*Extracted material:*
____

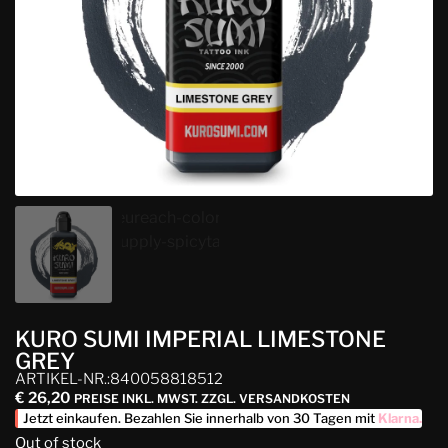
KURO SUMI IMPERIAL LIMESTONE
GREY
ARTIKEL-NR.:840058818512
€
26,20
PREISE INKL. MWST. ZZGL. VERSANDKOSTEN
Jetzt einkaufen. Bezahlen Sie innerhalb von 30 Tagen mit
Klarna
.
Out of stock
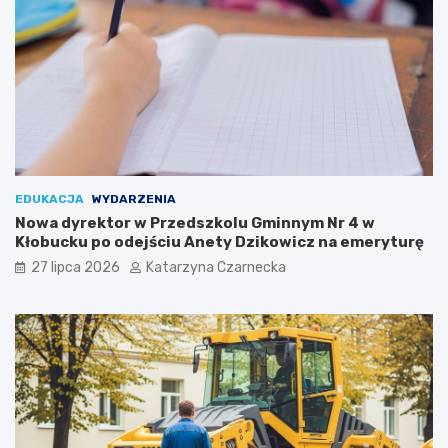
t
a
u
l
r
i
y
a
c
h
w
K
r
a
k
EDUKACJA
WYDARZENIA
o
Nowa dyrektor w Przedszkolu Gminnym Nr 4 w
w
Kłobucku po odejściu Anety Dzikowicz na emeryturę
i
27 lipca 2026
Katarzyna Czarnecka
e
!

____

*What needs to be done:* Each line above should be written out again exactly, without any image.

*Answer box:*
KURO SUMI IMPERIAL LIMESTONE
GREY
ARTIKEL-NR.:840058818512
€
26,20
PREISE INKL. MWST. ZZGL. VERSANDKOSTEN
Jetzt einkaufen. Bezahlen Sie innerhalb von 30 Tagen mit
Klarna
.
Out of stock
t
a
u
l
r
i
y
a
c
h
w
K
r
a
k
EDUKACJA
WYDARZENIA
o
Nowa dyrektor w Przedszkolu Gminnym Nr 4 w
w
Kłobucku po odejściu Anety Dzikowicz na emeryturę
i
27 lipca 2026
Katarzyna Czarnecka
e
!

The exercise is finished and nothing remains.